--- START ---

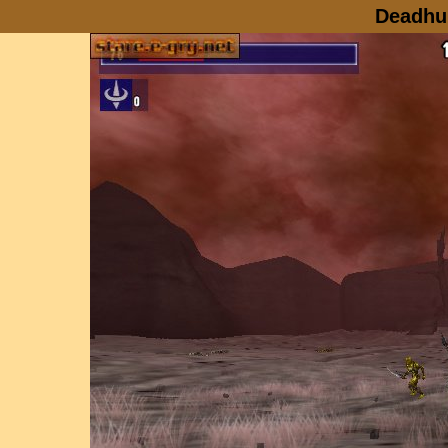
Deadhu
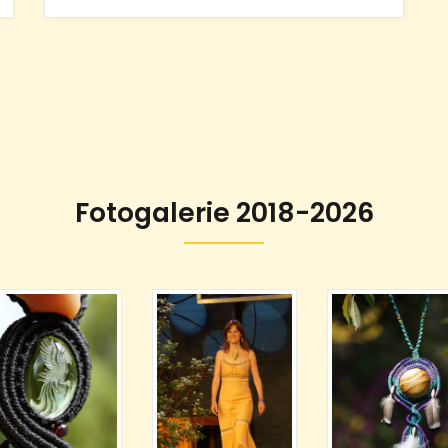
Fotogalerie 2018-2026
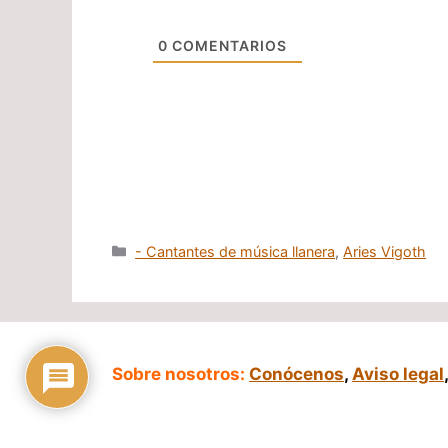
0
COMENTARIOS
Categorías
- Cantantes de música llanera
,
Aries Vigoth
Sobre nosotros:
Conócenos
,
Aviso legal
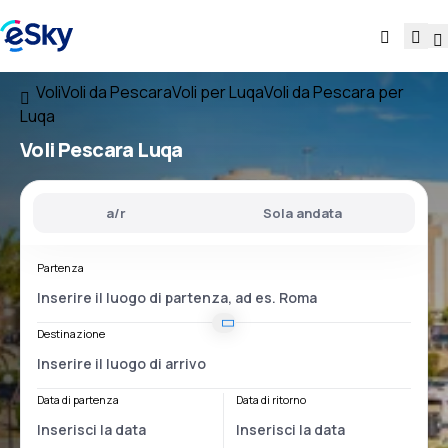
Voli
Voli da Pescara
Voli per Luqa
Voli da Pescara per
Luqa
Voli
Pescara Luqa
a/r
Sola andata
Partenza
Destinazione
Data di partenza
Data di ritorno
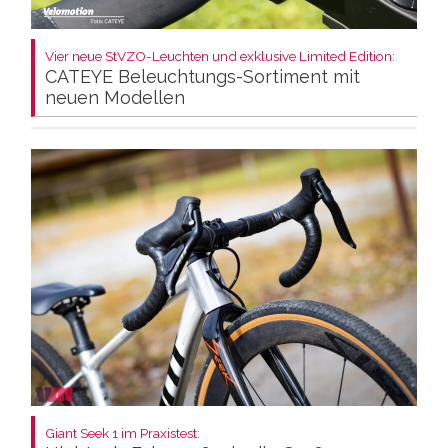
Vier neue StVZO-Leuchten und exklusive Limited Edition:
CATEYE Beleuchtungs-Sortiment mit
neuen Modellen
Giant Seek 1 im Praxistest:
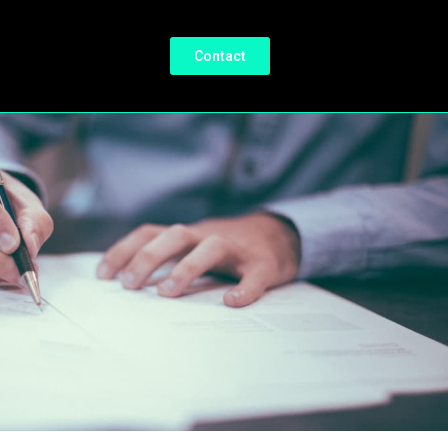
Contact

--- END ---

:: Activity ::
Lines in the records above that carry the word "Voli" are to be located and copied.

:: Output of the exercise ::
Voli
Voli da Pescara
Voli per Luqa
Voli da Pescara per
Voli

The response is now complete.